Dei 56 mila medici che il Servizio sanitario nazionale perderà nei prossimi 15 anni per pensionamenti e ritiri, riuscirà a essere rimpiazzato soltanto il 75%, cioè 42 mila curanti. Gli altri 14mila saranno persi e a patirne saranno soprattutto Lazio, Molise e Lombardia, cioè le Regioni che già oggi hanno gli organici più ridotti. Le previsioni arrivano dall’Osservatorio Nazionale sulla Salute nelle Regioni Italiane, il centro studi dell’Università Cattolica di Roma: calcolato in circa 10mila il numero di studenti che si immatricolerà in medicina e chirurgia nell’anno accademico 2019/2020, si possono stimare 8.700 laureati al termine dei sei anni; ne consegue che in un decennio il paese sfornerà circa 49 mila nuovi laureati, quindi 42mila specializzati in 15 anni.

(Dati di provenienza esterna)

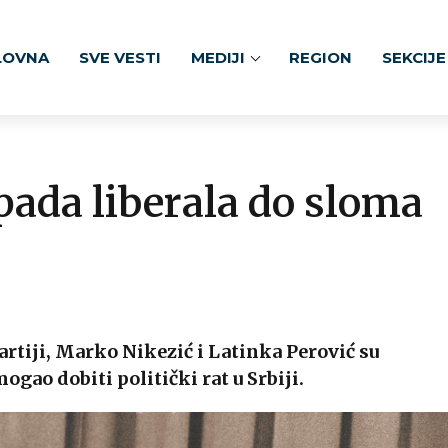
LOVNA
SVE VESTI
MEDIJI
REGION
SEKCIJE
 pada liberala do sloma
artiji, Marko Nikezić i Latinka Perović su
ogao dobiti politički rat u Srbiji.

«Questo scenario è il risultato di anni in cui non è stata fatta una programmazione adeguata da parte delle autorità» spiega Walter Ricciardi, direttore dell’Osservasalute «e rischia di compromettere le basi portanti del Ssn: in un mondo in cui la carenza di medici e di personale sanitario sta diventando drammatica, l’Italia aggiunge la miopia di finanziare la formazione di un numero importante di giovani medici e di “regalarli” poi a Paesi in grado di accoglierli a braccia aperte».

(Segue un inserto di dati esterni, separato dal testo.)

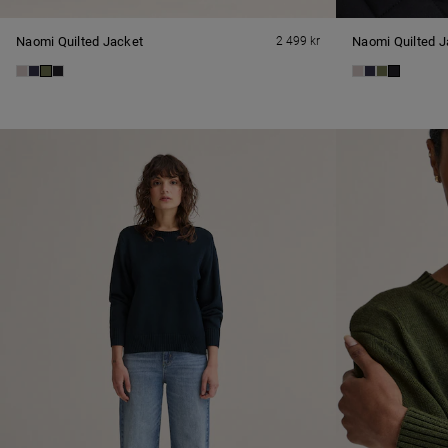
Naomi Quilted Jacket
2 499 kr
Naomi Quilted J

Sempre secondo le proiezioni dell’Osservatorio, per rimpiazzare i 56 mila medici che in 15 anni lasceranno il Ssn saranno necessarie 13.500 immatricolazioni ai corsi di laurea in medicina e 11 mila posti di specializzazione. «Ma le Università» commenta Alessandro Solipaca, direttore scientifico dell’Osservasalute «dovranno essere attrezzate per formare circa 5 mila studenti in più ogni anno». Tra le cause anche la riduzione della spesa per il personale del Ssn, scesa nel 2016 al 30,6% della spesa sanitaria pubblica totale. «Tale riduzione» afferma Solipaca «è stata ottenuta attraverso una forte contrazione degli organici, espressa dal turnover osservato negli ultimi anni: in alcune Regioni ogni 100 pensionati sono state effettuate soltanto 25 nuove assunzioni».